Edwards almost had to do it, to be all that he could be. That is, be the loving, caring husband of the valiant dying wife, and, as Rielle put it, a great man at night, and also in the morning.
Tell me, America, do you feel lied to, betrayed? Has someone been thumbing his nose at you all through his impassioned speeches about character? When you heard this news, did you think back to how you felt when the brave couple first came on stage to announce that one of them had breast cancer and nevertheless wanted the other to continue the campaign? How sad you felt? How it ruined your night? Well it didn’t ruin John’s night, did it? John doesn’t have ruined nights.
You know how it must have gone, don’t you? He moved her to his home state, to a gated community where she would be the neighbor of his good friend, now the reputed father of the baby. Whenever the twain should meet, all he had to do was say, “Off to see my best friend,” and away he could go to the hideout. If anybody knew she was on the scene, his friend was taking the rap.
But John got careless. He wanted to see his baby. He was no longer running for president, no one would be watching him, he could come and go as he pleased. But not, apparently, to the Beverly Hilton, where he was caught. Nabbed exercising his second life. Plucked from the realm of the decent and thrust headlong into the toilet of deceit.
And that’s where he’s swimming now, folks. We’re all on the shore, watching. Any of you going to jump in and save him? Not anyone who’s been good all these years. And you know what? Not anyone who’s been bad. Because John Edwards committed the worst sin of all. He got caught, and thereby made all of us complicit in his crime, and a little less safe in whatever lies we tell ourselves and each other. We have witnessed a liar with a way with words. And if you’ll notice, Mr. Edwards’ pronunciation of “liar” and “lawyer” are very much the same.
Johnny boy, you’re up the creek without a boat. Let’s see you paddle. Nobody’s coming to your rescue.
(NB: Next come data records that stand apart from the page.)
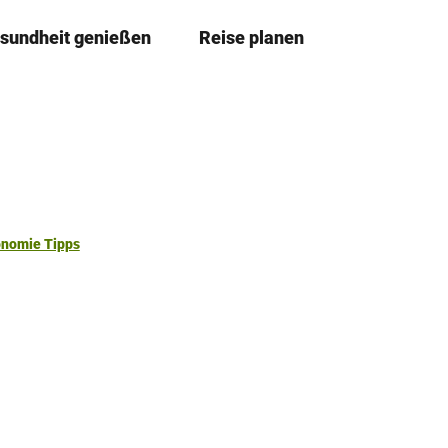
sundheit genießen
Reise planen
T
Merkzettel
Suche
e
i
l
e
n
onomie Tipps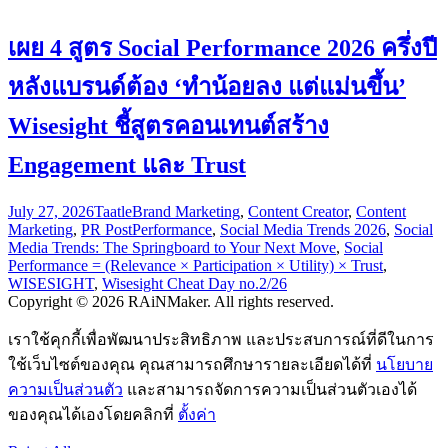
เผย 4 สูตร Social Performance 2026 ครึ่งปี
หลังแบรนด์ต้อง ‘ทำน้อยลง แต่แม่นขึ้น’
Wisesight ชี้สูตรคอนเทนต์สร้าง
Engagement และ Trust
July 27, 2026
Taatle
Brand Marketing
,
Content Creator
,
Content
Marketing
,
PR Post
Performance
,
Social Media Trends 2026
,
Social
Media Trends: The Springboard to Your Next Move
,
Social
Performance = (Relevance × Participation × Utility) × Trust
,
WISESIGHT
,
Wisesight Cheat Day no.2/26
Copyright © 2026 RAiNMaker. All rights reserved.
เราใช้คุกกี้เพื่อพัฒนาประสิทธิภาพ และประสบการณ์ที่ดีในการ
ใช้เว็บไซต์ของคุณ คุณสามารถศึกษารายละเอียดได้ที่
นโยบาย
ความเป็นส่วนตัว
และสามารถจัดการความเป็นส่วนตัวเองได้
ของคุณได้เองโดยคลิกที่
ตั้งค่า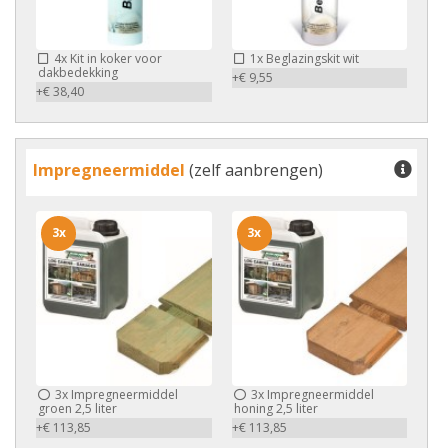
4x
Kit in koker voor
1x
Beglazingskit wit
dakbedekking
+€ 9,55
+€ 38,40
Impregneermiddel
(zelf aanbrengen)
3x
3x
3x
Impregneermiddel
3x
Impregneermiddel
groen 2,5 liter
honing 2,5 liter
+€ 113,85
+€ 113,85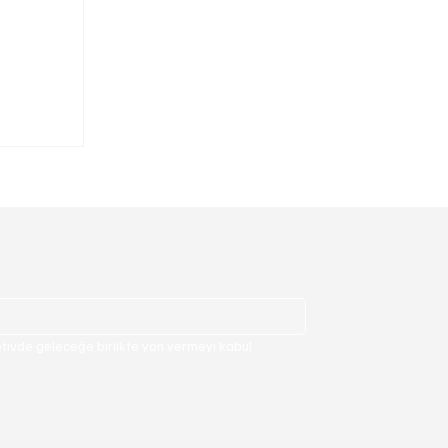
 1.001
per
99 Adet
ivde geleceğe birlikte yön vermeyi kabul 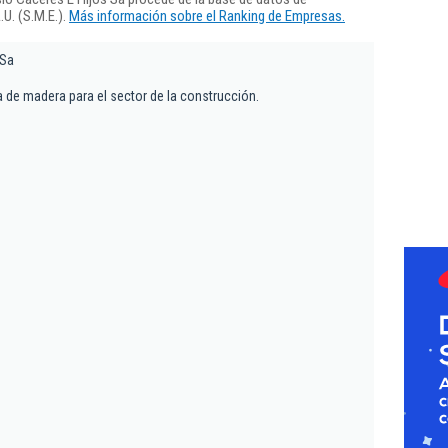
U. (S.M.E.).
Más información sobre el Ranking de Empresas.
 Sa
a de madera para el sector de la construcción.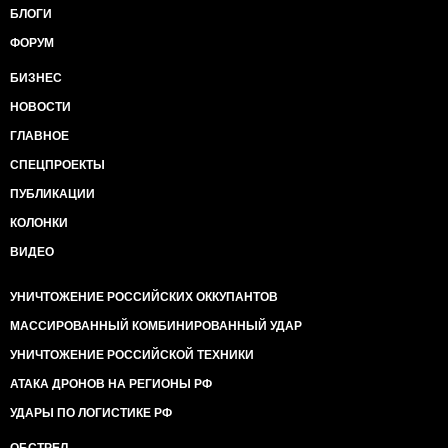
БЛОГИ
ФОРУМ
БИЗНЕС
НОВОСТИ
ГЛАВНОЕ
СПЕЦПРОЕКТЫ
ПУБЛИКАЦИИ
КОЛОНКИ
ВИДЕО
УНИЧТОЖЕНИЕ РОССИЙСКИХ ОККУПАНТОВ
МАССИРОВАННЫЙ КОМБИНИРОВАННЫЙ УДАР
УНИЧТОЖЕНИЕ РОССИЙСКОЙ ТЕХНИКИ
АТАКА ДРОНОВ НА РЕГИОНЫ РФ
УДАРЫ ПО ЛОГИСТИКЕ РФ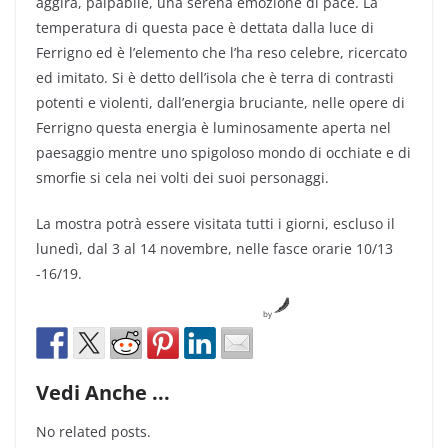
aggira, palpabile, una serena emozione di pace. La
temperatura di questa pace è dettata dalla luce di
Ferrigno ed è l’elemento che l’ha reso celebre, ricercato
ed imitato. Si è detto dell’isola che è terra di contrasti
potenti e violenti, dall’energia bruciante, nelle opere di
Ferrigno questa energia è luminosamente aperta nel
paesaggio mentre uno spigoloso mondo di occhiate e di
smorfie si cela nei volti dei suoi personaggi.
La mostra potrà essere visitata tutti i giorni, escluso il
lunedì, dal 3 al 14 novembre, nelle fasce orarie 10/13
-16/19.
by
Vedi Anche ...
No related posts.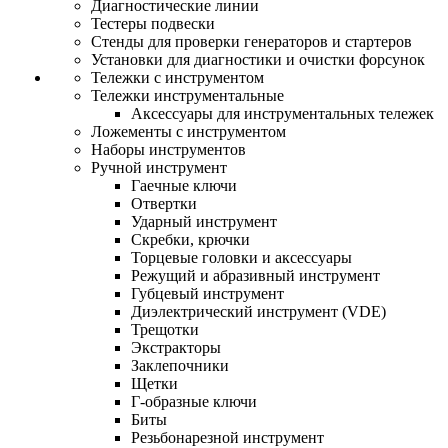
Диагностические линии
Тестеры подвески
Стенды для проверки генераторов и стартеров
Установки для диагностики и очистки форсунок
Тележки с инструментом
Тележки инструментальные
Аксессуары для инструментальных тележек
Ложементы с инструментом
Наборы инструментов
Ручной инструмент
Гаечные ключи
Отвертки
Ударный инструмент
Скребки, крючки
Торцевые головки и аксессуары
Режущий и абразивный инструмент
Губцевый инструмент
Диэлектрический инструмент (VDE)
Трещотки
Экстракторы
Заклепочники
Щетки
Г-образные ключи
Биты
Резьбонарезной инструмент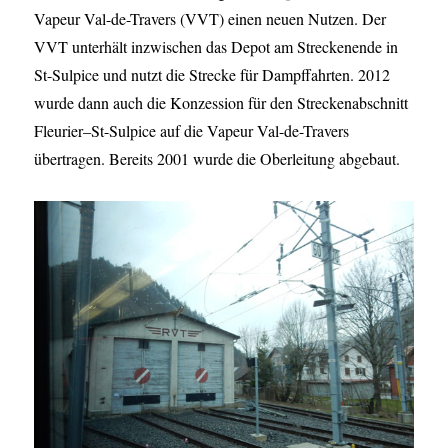
Vapeur Val-de-Travers (VVT) einen neuen Nutzen. Der
VVT unterhält inzwischen das Depot am Streckenende in
St-Sulpice und nutzt die Strecke für Dampffahrten. 2012
wurde dann auch die Konzession für den Streckenabschnitt
Fleurier–St-Sulpice auf die Vapeur Val-de-Travers
übertragen. Bereits 2001 wurde die Oberleitung abgebaut.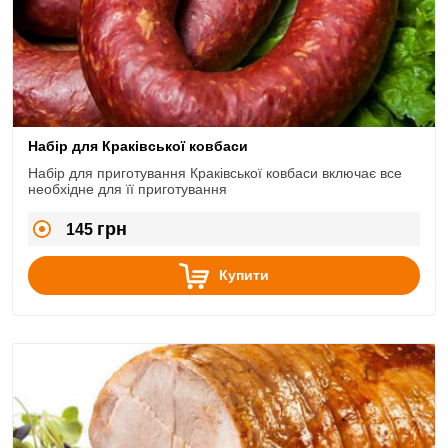
Набір для Краківської ковбаси
Набір для приготування Краківської ковбаси включає все
необхідне для її приготування
грн
145
Купити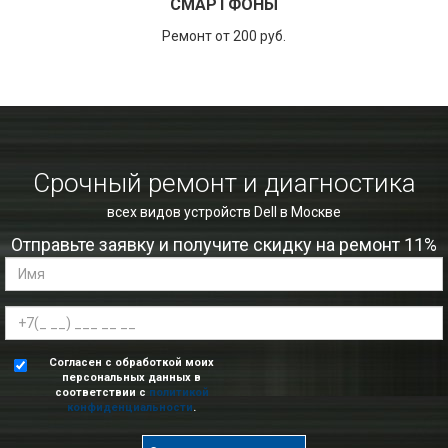
СМАРТФОНЫ
Ремонт от 200 руб.
Срочный ремонт и диагностика
всех видов устройств Dell в Москве
Отправьте заявку и получите скидку на ремонт 11%
Согласен с обработкой моих
персональных данных в
соответствии с
политикой
конфиденциальности
.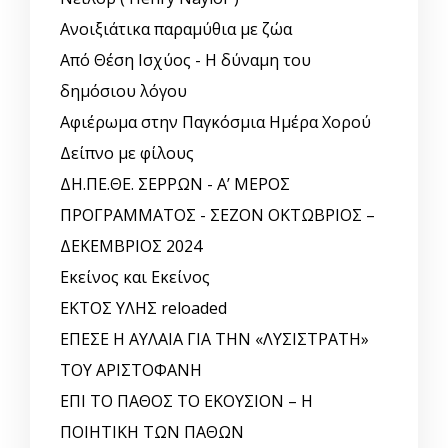
Ανοιξιάτικα παραμύθια με ζώα
Από Θέση Ισχύος - Η δύναμη του
δημόσιου λόγου
Αφιέρωμα στην Παγκόσμια Ημέρα Χορού
Δείπνο με φίλους
ΔΗ.ΠΕ.ΘΕ. ΣΕΡΡΩΝ - Α’ ΜΕΡΟΣ
ΠΡΟΓΡΑΜΜΑΤΟΣ - ΣΕΖΟΝ ΟΚΤΩΒΡΙΟΣ –
ΔΕΚΕΜΒΡΙΟΣ 2024
Εκείνος και Εκείνος
ΕΚΤΟΣ ΥΛΗΣ reloaded
ΕΠΕΣΕ Η ΑΥΛΑΙΑ ΓΙΑ ΤΗΝ «ΛΥΣΙΣΤΡΑΤΗ»
ΤΟΥ ΑΡΙΣΤΟΦΑΝΗ
ΕΠΙ ΤΟ ΠΑΘΟΣ ΤΟ ΕΚΟΥΣΙΟΝ – Η
ΠΟΙΗΤΙΚΗ ΤΩΝ ΠΑΘΩΝ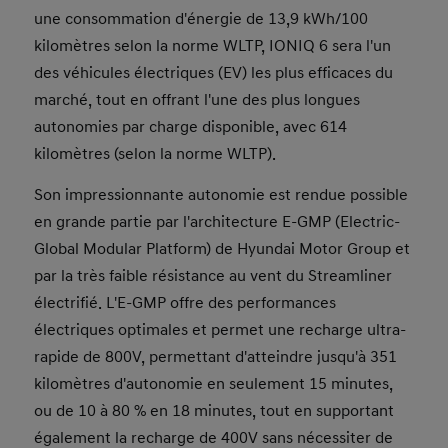
une consommation d'énergie de 13,9 kWh/100
kilomètres selon la norme WLTP, IONIQ 6 sera l'un
des véhicules électriques (EV) les plus efficaces du
marché, tout en offrant l'une des plus longues
autonomies par charge disponible, avec 614
kilomètres (selon la norme WLTP).
Son impressionnante autonomie est rendue possible
en grande partie par l'architecture E-GMP (Electric-
Global Modular Platform) de Hyundai Motor Group et
par la très faible résistance au vent du Streamliner
électrifié. L'E-GMP offre des performances
électriques optimales et permet une recharge ultra-
rapide de 800V, permettant d'atteindre jusqu'à 351
kilomètres d'autonomie en seulement 15 minutes,
ou de 10 à 80 % en 18 minutes, tout en supportant
également la recharge de 400V sans nécessiter de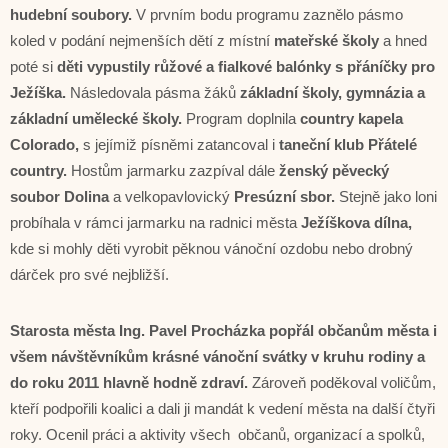
hudební soubory.
V prvním bodu programu zaznělo pásmo
koled v podání nejmenších dětí z místní
mateřské školy
a hned
poté si
děti vypustily růžové a fialkové balónky s přáníčky pro
Ježíška.
Následovala pásma žáků
základní školy, gymnázia a
základní umělecké školy.
Program doplnila
country kapela
Colorado,
s jejímiž písněmi zatancoval i
taneční klub Přátelé
country.
Hostům jarmarku zazpíval dále
ženský pěvecký
soubor Dolina
a velkopavlovický
Presúzní sbor.
Stejně jako loni
probíhala v rámci jarmarku na radnici města
Ježíškova dílna,
kde si mohly děti vyrobit pěknou vánoční ozdobu nebo drobný
dárček pro své nejbližší.
Starosta města Ing. Pavel Procházka popřál občanům města i
všem návštěvníkům krásné vánoční svátky v kruhu rodiny a
do roku 2011 hlavně hodně zdraví.
Zároveň poděkoval voličům,
kteří podpořili koalici a dali ji mandát k vedení města na další čtyři
roky. Ocenil práci a aktivity všech občanů, organizací a spolků,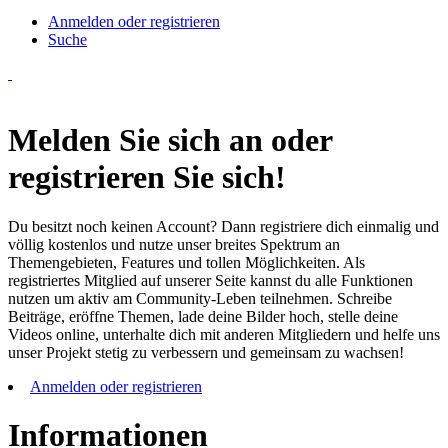
Anmelden oder registrieren
Suche
Melden Sie sich an oder
registrieren Sie sich!
Du besitzt noch keinen Account? Dann registriere dich einmalig und
völlig kostenlos und nutze unser breites Spektrum an
Themengebieten, Features und tollen Möglichkeiten. Als
registriertes Mitglied auf unserer Seite kannst du alle Funktionen
nutzen um aktiv am Community-Leben teilnehmen. Schreibe
Beiträge, eröffne Themen, lade deine Bilder hoch, stelle deine
Videos online, unterhalte dich mit anderen Mitgliedern und helfe uns
unser Projekt stetig zu verbessern und gemeinsam zu wachsen!
Anmelden oder registrieren
Informationen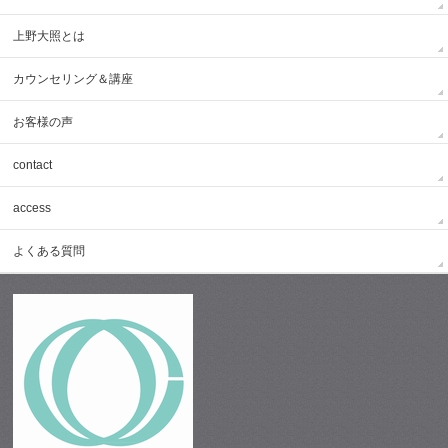
上野大照とは
カウンセリング＆講座
お客様の声
contact
access
よくある質問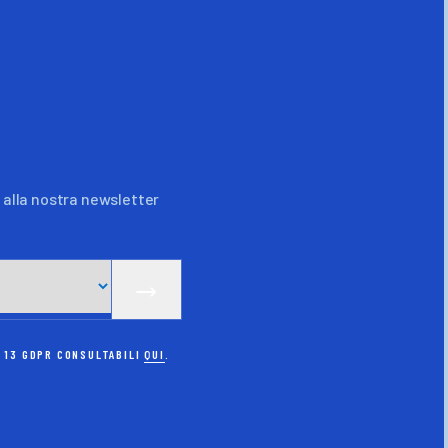
o alla nostra newsletter
. 13 GDPR CONSULTABILI
QUI
.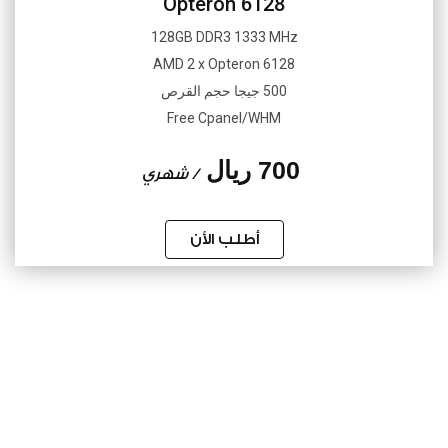
Opteron 6128
128GB DDR3 1333 MHz
AMD 2 x Opteron 6128
500 جيجا حجم القرص
Free Cpanel/WHM
700 ريال
/ شهري
أطلب الأن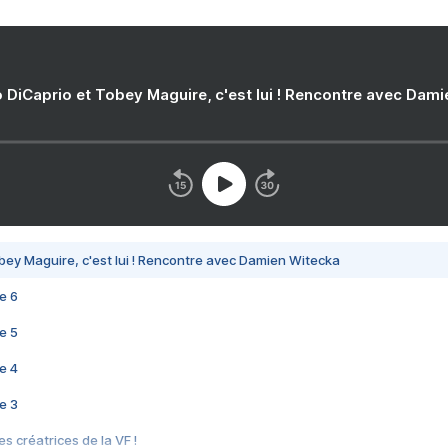
 DiCaprio et Tobey Maguire, c'est lui ! Rencontre avec Dam
bey Maguire, c'est lui ! Rencontre avec Damien Witecka
e 6
e 5
e 4
e 3
s créatrices de la VF !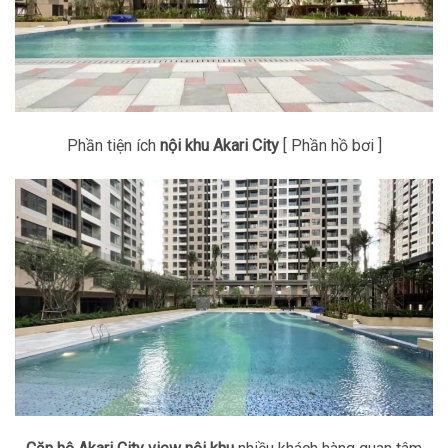
Phần tiện ích
nội khu Akari City
[ Phần hồ bơi ]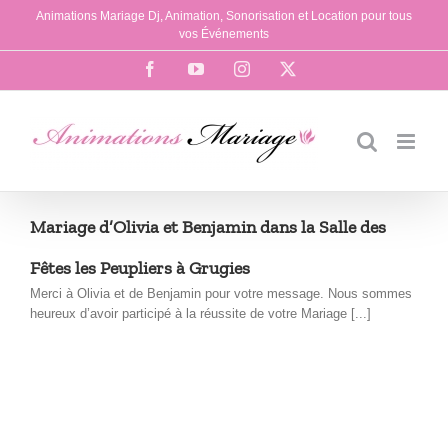
Passer
Animations Mariage Dj, Animation, Sonorisation et Location pour tous
au
vos Événements
contenu
Facebook
YouTube
Instagram
X
Mariage d’Olivia et Benjamin dans la Salle des
Fêtes les Peupliers à Grugies
Merci à Olivia et de Benjamin pour votre message. Nous sommes
heureux d’avoir participé à la réussite de votre Mariage [...]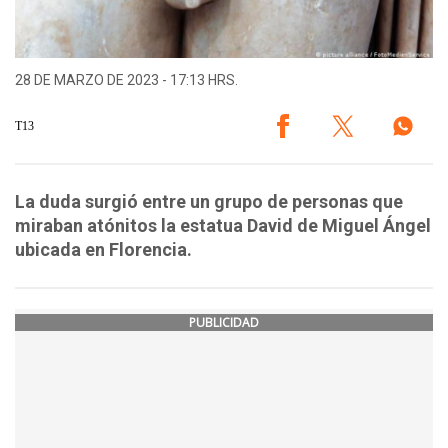
28 DE MARZO DE 2023 - 17:13 HRS.
T13
La duda surgió entre un grupo de personas que
miraban atónitos la estatua David de Miguel Ángel
ubicada en Florencia.
PUBLICIDAD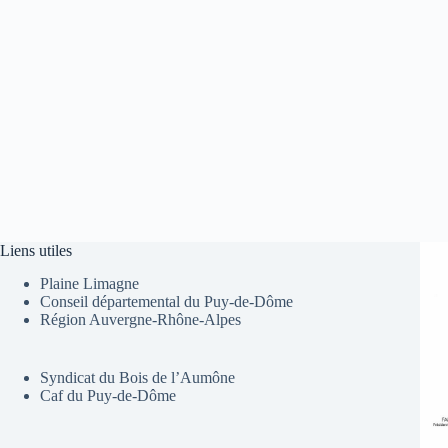
Liens utiles
Plaine Limagne
Conseil départemental du Puy-de-Dôme
Région Auvergne-Rhône-Alpes
Syndicat du Bois de l’Aumône
Caf du Puy-de-Dôme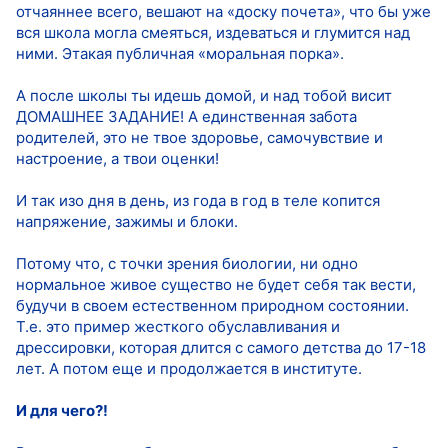
отчаяннее всего, вешают на «доску почета», что бы уже
вся школа могла смеяться, издеваться и глумится над
ними. Этакая публичная «моральная порка».
А после школы ты идешь домой, и над тобой висит
ДОМАШНЕЕ ЗАДАНИЕ! А единственная забота
родителей, это не твое здоровье, самочувствие и
настроение, а твои оценки!
И так изо дня в день, из года в год в теле копится
напряжение, зажимы и блоки.
Потому что, с точки зрения биологии, ни одно
нормальное живое существо не будет себя так вести,
будучи в своем естественном природном состоянии.
Т.е. это пример жесткого обуславливания и
дрессировки, которая длится с самого детства до 17-18
лет. А потом еще и продолжается в институте.
И для чего?!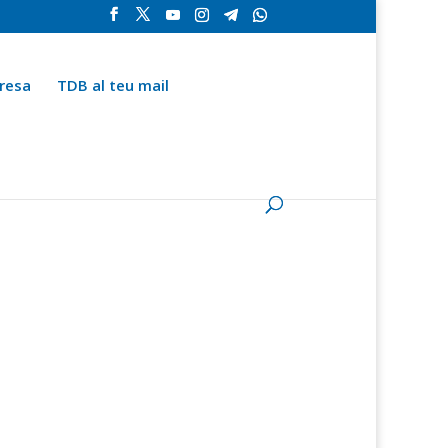
resa
TDB al teu mail
la
Contingut especial
Espai del subscriptor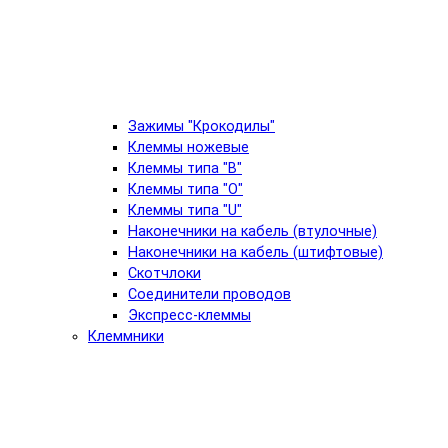
Зажимы "Крокодилы"
Клеммы ножевые
Клеммы типа "B"
Клеммы типа "O"
Клеммы типа "U"
Наконечники на кабель (втулочные)
Наконечники на кабель (штифтовые)
Скотчлоки
Соединители проводов
Экспресс-клеммы
Клеммники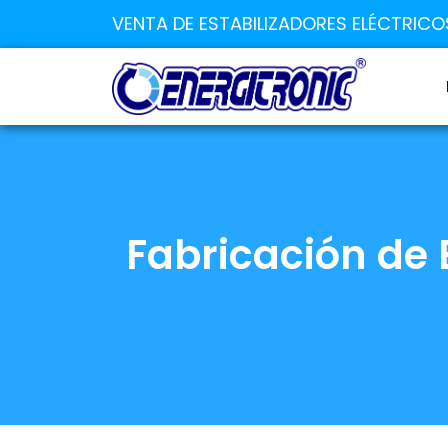
VENTA DE ESTABILIZADORES ELÉCTRICO
Fabricación de 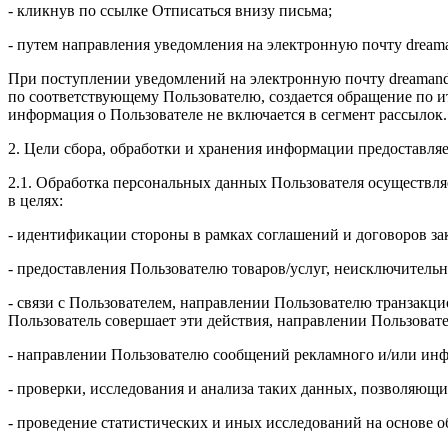
- кликнув по ссылке Отписаться внизу письма;
- путем направления уведомления на электронную почту drea
При поступлении уведомлений на электронную почту dreamand
по соответствующему Пользователю, создается обращение по и
информация о Пользователе не включается в сегмент рассылок.
2. Цели сбора, обработки и хранения информации предоставля
2.1. Обработка персональных данных Пользователя осуществля
в целях:
- идентификации стороны в рамках соглашений и договоров з
- предоставления Пользователю товаров/услуг, неисключительн
- связи с Пользователем, направлении Пользователю транзакци
Пользователь совершает эти действия, направлении Пользоват
- направлении Пользователю сообщений рекламного и/или инф
- проверки, исследования и анализа таких данных, позволяющи
- проведение статистических и иных исследований на основе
You’ve embarrassed each and every one of us with your high-minded talk that we nodded to. Nobody doubted your goodness. Now nobody doubts your badness. We’ve looked behind the curtain, and we see the rest of the show. That sound you hear is us tearing up our tickets.
Here, John, I don’t like watching someone drown. I’m going to throw you a lifesaver. It’s coiled and round, and if you take it out of the package and blow it up, it just might float you home. And remember this little helper; it could come in handy in your future philandering.